━━━ Source records

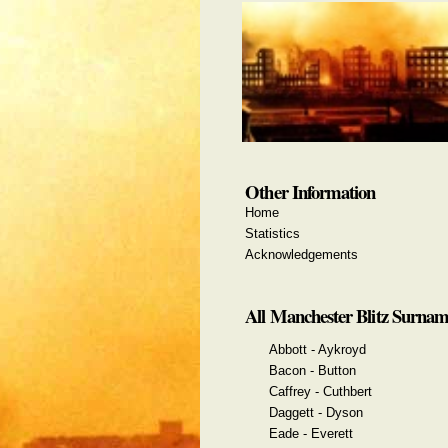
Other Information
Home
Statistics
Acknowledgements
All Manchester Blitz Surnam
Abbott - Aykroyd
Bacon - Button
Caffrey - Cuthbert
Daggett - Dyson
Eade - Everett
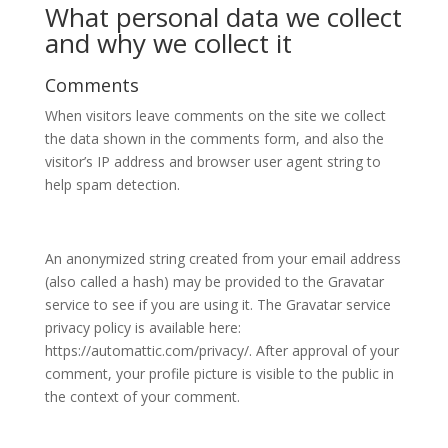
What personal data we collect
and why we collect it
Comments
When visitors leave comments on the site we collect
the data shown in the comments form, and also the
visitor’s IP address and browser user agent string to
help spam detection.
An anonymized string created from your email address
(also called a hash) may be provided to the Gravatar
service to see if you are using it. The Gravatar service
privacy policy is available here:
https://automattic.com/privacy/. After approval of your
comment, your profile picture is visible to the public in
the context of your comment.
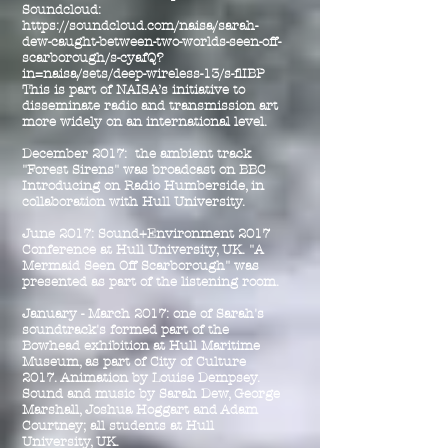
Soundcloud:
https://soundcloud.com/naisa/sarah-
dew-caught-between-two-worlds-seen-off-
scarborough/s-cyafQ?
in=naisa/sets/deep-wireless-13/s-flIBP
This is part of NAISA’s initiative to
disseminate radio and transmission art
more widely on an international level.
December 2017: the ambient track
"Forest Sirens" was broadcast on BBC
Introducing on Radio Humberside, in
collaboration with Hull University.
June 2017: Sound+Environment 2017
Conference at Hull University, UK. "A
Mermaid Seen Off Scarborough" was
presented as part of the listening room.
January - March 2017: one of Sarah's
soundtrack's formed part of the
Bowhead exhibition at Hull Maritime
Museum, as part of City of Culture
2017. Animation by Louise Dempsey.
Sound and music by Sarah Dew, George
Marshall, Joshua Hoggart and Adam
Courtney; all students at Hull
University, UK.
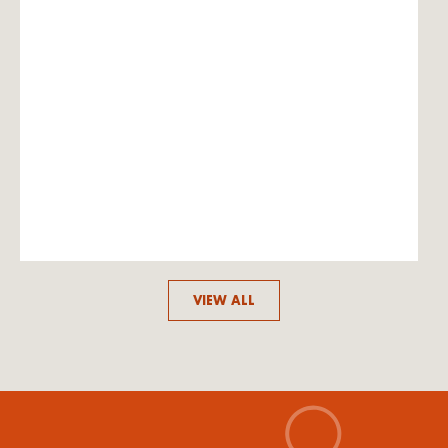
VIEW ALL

━━━━━━
━━━ Source records

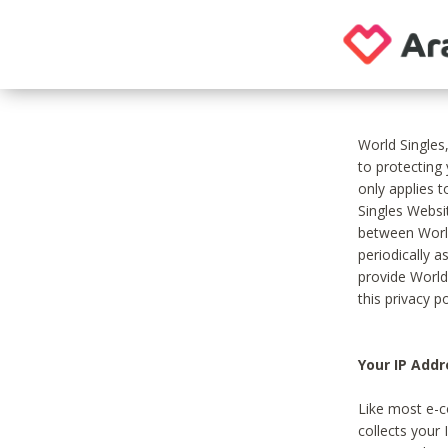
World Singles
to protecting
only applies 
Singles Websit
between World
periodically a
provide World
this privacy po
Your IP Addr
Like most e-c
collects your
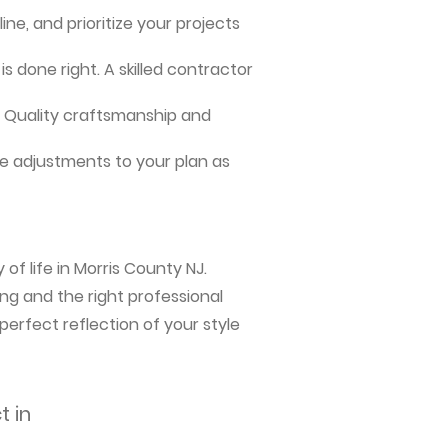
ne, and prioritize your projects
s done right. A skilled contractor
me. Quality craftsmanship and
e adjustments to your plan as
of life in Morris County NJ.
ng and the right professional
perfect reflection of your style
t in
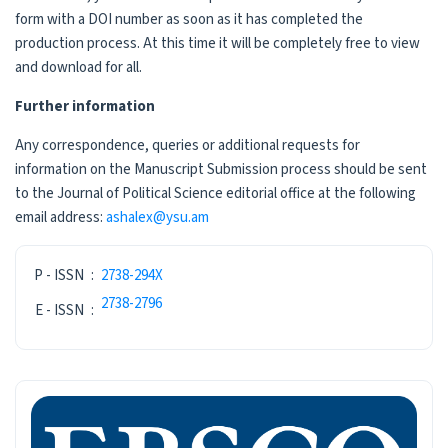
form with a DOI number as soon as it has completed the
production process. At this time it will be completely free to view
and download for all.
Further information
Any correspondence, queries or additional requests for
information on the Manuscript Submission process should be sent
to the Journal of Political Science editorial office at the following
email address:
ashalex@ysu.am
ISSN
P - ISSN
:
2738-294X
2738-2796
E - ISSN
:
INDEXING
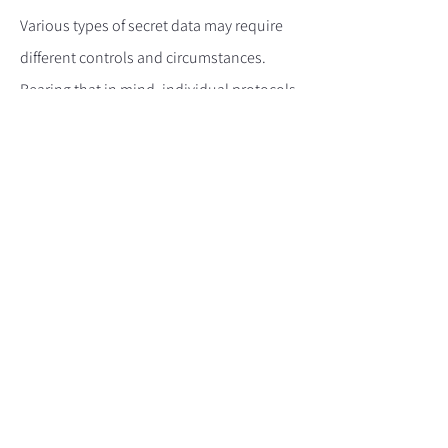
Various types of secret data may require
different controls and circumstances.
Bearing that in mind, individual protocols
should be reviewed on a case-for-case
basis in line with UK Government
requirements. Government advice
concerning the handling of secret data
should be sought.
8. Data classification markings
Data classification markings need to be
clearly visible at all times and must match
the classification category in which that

━━━━━━
━━━ Source records

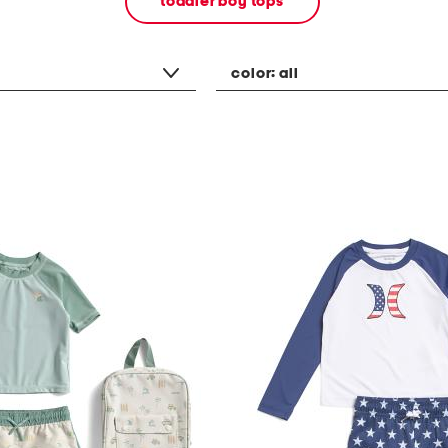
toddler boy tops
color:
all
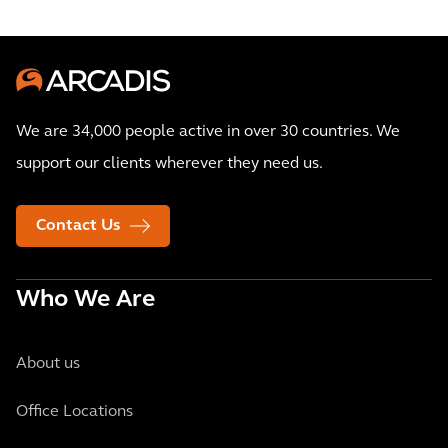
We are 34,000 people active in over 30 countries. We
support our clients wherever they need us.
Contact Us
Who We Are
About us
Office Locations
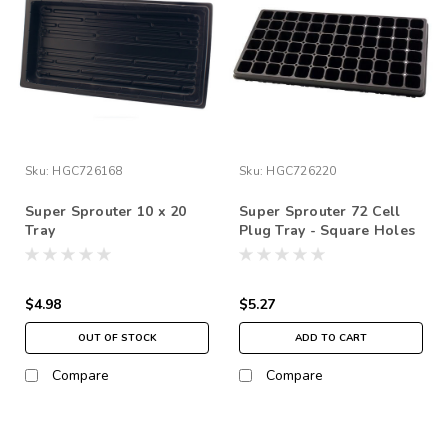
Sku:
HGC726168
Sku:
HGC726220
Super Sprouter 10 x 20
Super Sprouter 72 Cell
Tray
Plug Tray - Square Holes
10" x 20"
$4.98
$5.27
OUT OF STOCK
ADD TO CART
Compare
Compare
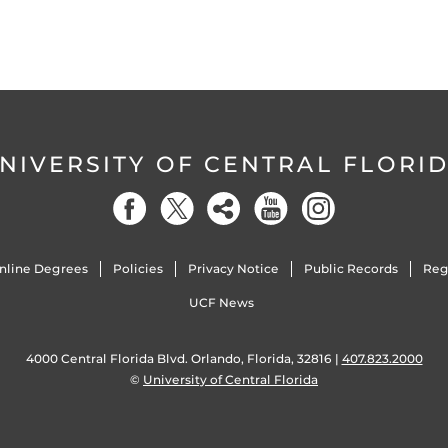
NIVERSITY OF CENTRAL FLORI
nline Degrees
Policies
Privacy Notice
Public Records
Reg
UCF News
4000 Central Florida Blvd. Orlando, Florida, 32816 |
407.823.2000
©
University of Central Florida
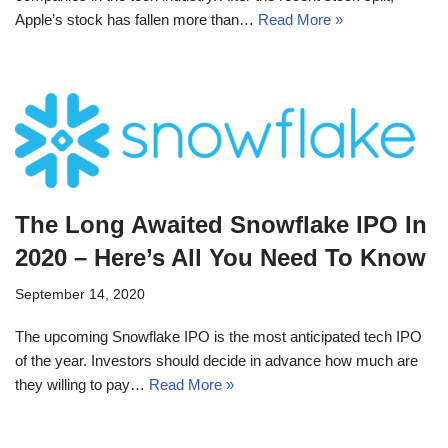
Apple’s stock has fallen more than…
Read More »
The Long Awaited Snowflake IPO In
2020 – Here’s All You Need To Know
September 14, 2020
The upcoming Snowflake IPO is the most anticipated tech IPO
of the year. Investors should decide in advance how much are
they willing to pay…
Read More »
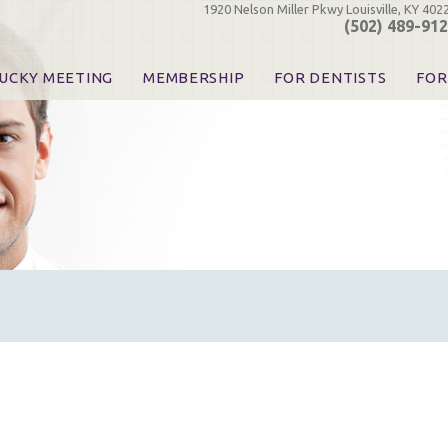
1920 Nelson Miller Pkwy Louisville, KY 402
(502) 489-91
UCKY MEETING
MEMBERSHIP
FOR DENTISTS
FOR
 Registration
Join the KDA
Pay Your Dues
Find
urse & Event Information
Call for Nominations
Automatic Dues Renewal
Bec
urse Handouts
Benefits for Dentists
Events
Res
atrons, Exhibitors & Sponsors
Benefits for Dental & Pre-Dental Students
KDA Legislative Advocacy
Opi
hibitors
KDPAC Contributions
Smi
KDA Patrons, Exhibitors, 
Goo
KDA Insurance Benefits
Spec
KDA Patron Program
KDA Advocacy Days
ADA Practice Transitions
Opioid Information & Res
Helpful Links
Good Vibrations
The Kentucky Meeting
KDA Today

━━━━━━

**Work to be completed:**
From the material, report only how many lines include the word "visible".

**Task result:**
2